2. Lok Sabha on Thursday approved the changes in the law to strengthen country’s anti-money laundering framework and bring it on par with international standards.

Dec 7, 2012
1. Amendments to an asset foreclosure law pending in Parliament could allow banks to defer the sale or disposal of assets seized from defaulting borrowers, allowing them to acquire the assets at the reserve price if there are no buyers.

2. The government will move a crucial bill on Monday to amend the

banking law while the finance ministry will engage with foreign institutional investors to hear out their concerns.Both the Banking Regulation Amendment Bill and Sarfesi Amendment Bill are likely to be brought for consideration and passage on Monday.

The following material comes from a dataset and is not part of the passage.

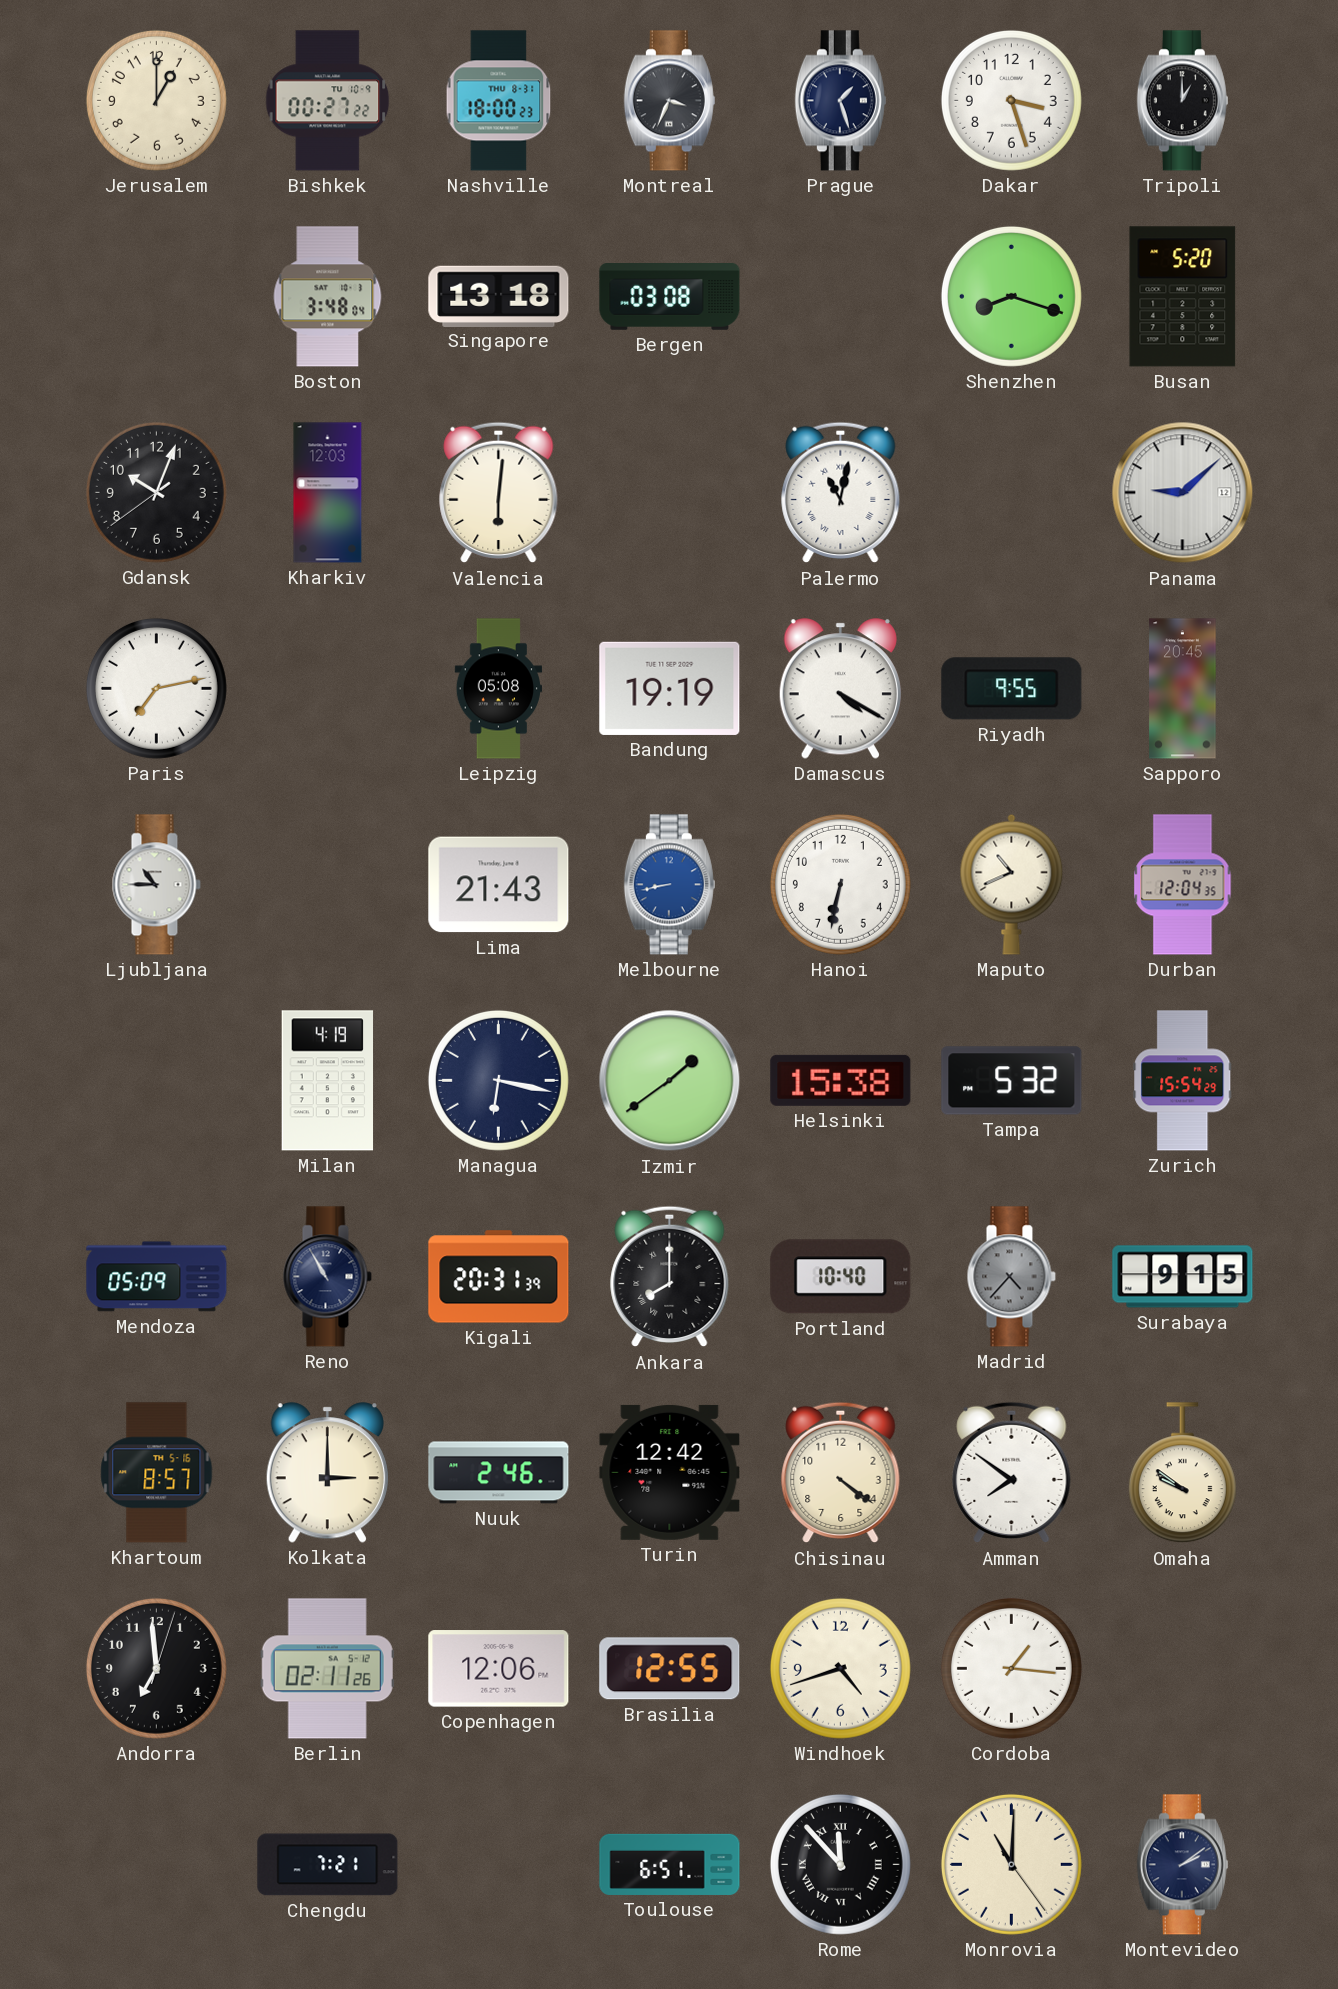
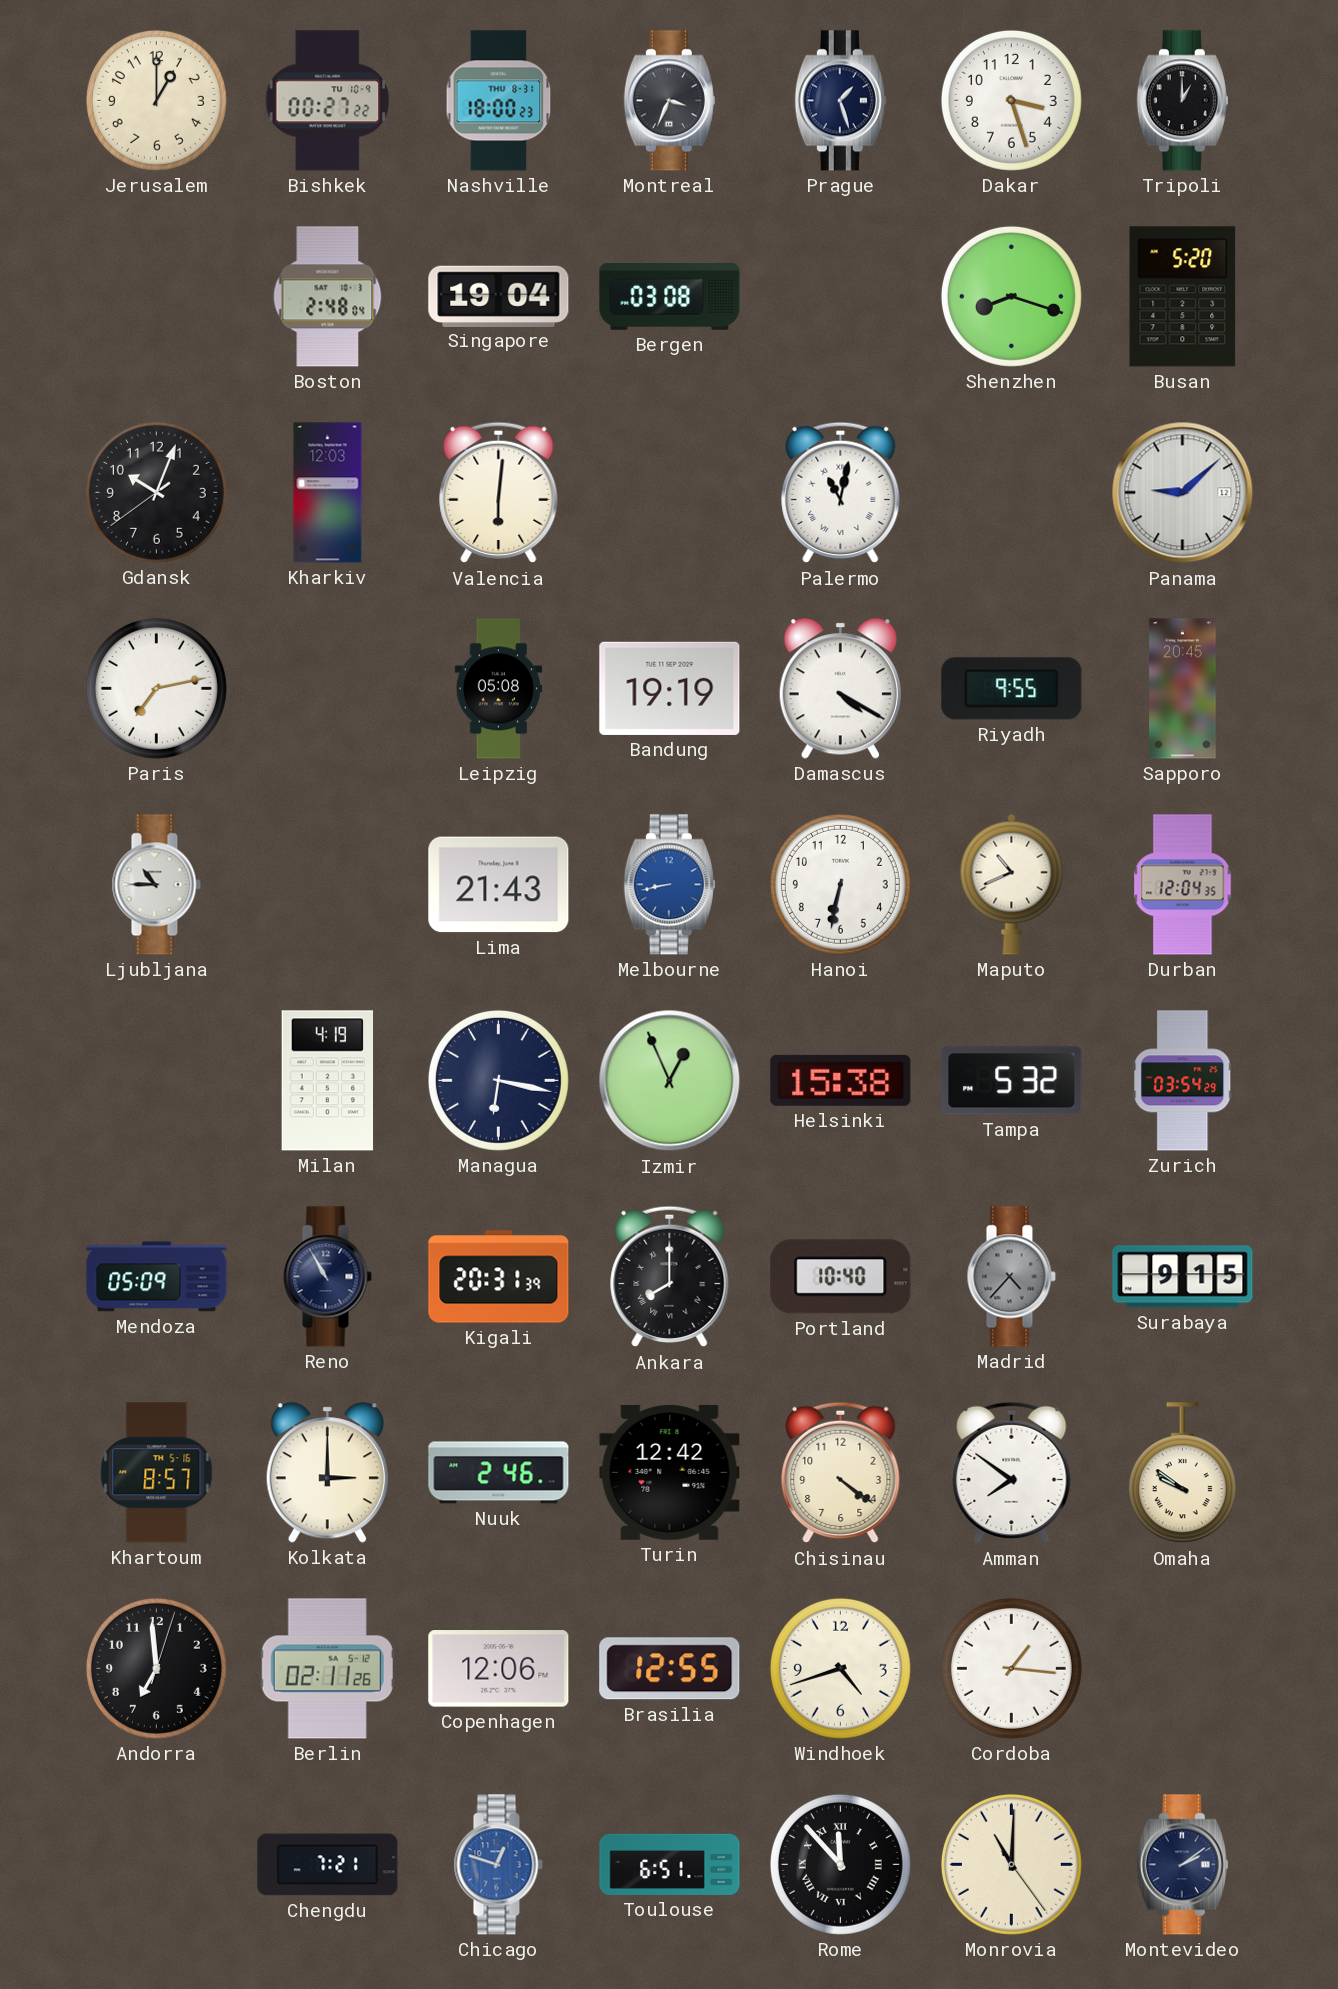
Boston: 3:48 -> 2:48
Singapore: 13:18 -> 19:04
Izmir: 1:39 -> 12:56
Zurich: 15:54 -> 03:54
Chicago: none -> 12:48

3. The government plans to revolutionise the retail sector to make India a global shopping hub, with new labour laws to support 24-hour business, limiting reckless multiplication of malls to prevent urban chaos, and strong measures to ensure small shopkeepers also thrive in the
transformation.

Dec 10, 2012
According to the National Pharmaceutical Pricing Policy, 2012 (NPPP-
2012), a new Drugs Price Control Order (DPCO) would be notified as soon as possible after the notification of the new policy. It will, however, be replaced, but over a period of time.

Dec 15, 2012
The Enforcement Directorate (ED) has served notices to Walmart Stores
Inc. as well as Bharti Group as part of the agency’s probe into US retailer’s $100-million investment into the holding company of Bharti
Retail. 

Dec 18, 2012
1. The Prevention of Money Laundering (Amendment) Bill 2011 has been passed by the Rajya Sabha. The Parliament has passed this Bill making the laws against money laundering more tough.
2. The Ministry of Water resources has drafted a National Water Policy 2012.
3. The Indecent Representation of Women (Prohibition) Amendment Bill 2012 has been introduced in the Rajya Sabha.

Dec 19, 2012
1. The Banking ( Amendment ) Bill 2011 which permits more foreign investment in the banking sector has been passed in the Lok Sabha . 2. The Companies Bill has been passed in the Lok Sabha . The Bill
contains the important provision for corporate social responsibility.

Dec 21, 2012
The Finance Ministry of India will soon announce new disclosures on source of funds and beneficial ownership that foreign investors will have to furnish to the foreign investment promotion board (FIPB). It will be made mandatory for foreign investors to declare their source of funds while investing in sensitive sectors.

Dec 22, 2012
Increasing the heat on Chinese drug firms exporting medicines to India, the Drug Controller General of India (DCGI) is all set to open its first foreign drug inspection office in Beijing by March 1. Around four Indian drug inspectors will be posted in China to inspect manufacturing sites and check whether good manufacturing practices (GMP) are being complied with.

Dec 25, 2012
The environment ministry has decided to ease its clearance requirements for existing coal mines planning to increase production. Existing coal mines with plans to increase production by as much as a quarter of its current permissible production levels will be exempt from holding public hearings as part of the environment clearance process.

Dec 28, 2012
The Central Board of Direct Taxes, the apex direct taxes body, has said
in a detailed clarification that withholding tax on QFI income will be computed on settlement basis and not on transaction basis as stockbroker would credit the net proceeds of all transactions to QFIs on settlement basis for one settlement period.

Dec 31, 2012
The government has decided to apply the foreign trade policy’s definition of ‘group company’ for sourcing norms in the retail sectorthat prevent foreign cash-and carry firms from selling more than a
fourth of their goods to affiliated entities.